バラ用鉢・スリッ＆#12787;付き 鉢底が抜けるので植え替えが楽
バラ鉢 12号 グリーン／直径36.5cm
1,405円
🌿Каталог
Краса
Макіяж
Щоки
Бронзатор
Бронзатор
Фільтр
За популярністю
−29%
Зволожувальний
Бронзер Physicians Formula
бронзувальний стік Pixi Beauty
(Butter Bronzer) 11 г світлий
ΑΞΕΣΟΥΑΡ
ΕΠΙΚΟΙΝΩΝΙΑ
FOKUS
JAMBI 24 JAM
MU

======

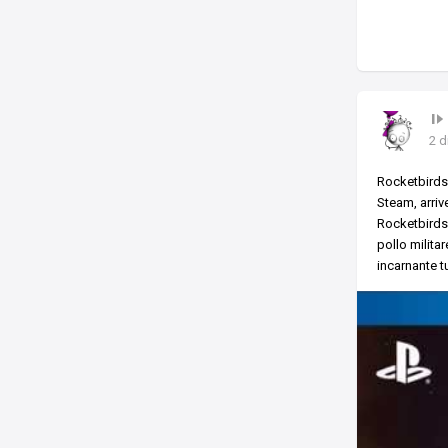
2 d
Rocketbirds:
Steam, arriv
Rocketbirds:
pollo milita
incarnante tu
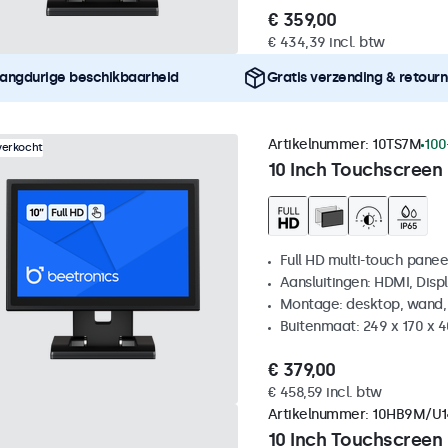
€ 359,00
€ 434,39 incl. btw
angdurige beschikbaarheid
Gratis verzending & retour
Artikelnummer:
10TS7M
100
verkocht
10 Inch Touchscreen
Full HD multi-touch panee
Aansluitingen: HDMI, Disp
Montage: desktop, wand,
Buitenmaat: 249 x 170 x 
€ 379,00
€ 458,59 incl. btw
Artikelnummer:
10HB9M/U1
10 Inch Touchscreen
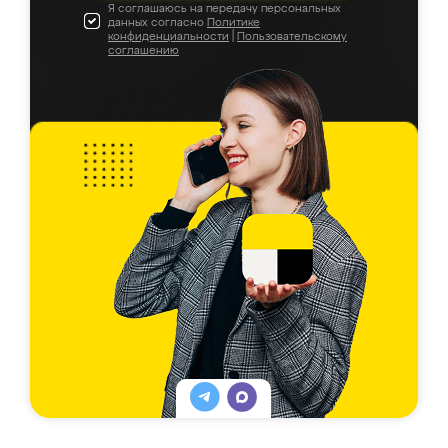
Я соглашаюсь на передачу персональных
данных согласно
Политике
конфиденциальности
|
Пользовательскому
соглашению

======

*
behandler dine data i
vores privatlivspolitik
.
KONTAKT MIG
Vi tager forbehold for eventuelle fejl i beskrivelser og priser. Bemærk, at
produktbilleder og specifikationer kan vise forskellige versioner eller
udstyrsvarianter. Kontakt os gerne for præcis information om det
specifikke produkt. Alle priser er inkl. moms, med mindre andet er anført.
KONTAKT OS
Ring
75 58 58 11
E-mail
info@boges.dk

======

• [Task] Spot the lines above that mention "priser" and copy them.

• [Output for this exercise]
Vi tager forbehold for eventuelle fejl i beskrivelser og priser. Bemærk, at
specifikke produkt. Alle priser er inkl. moms, med mindre andet er anført.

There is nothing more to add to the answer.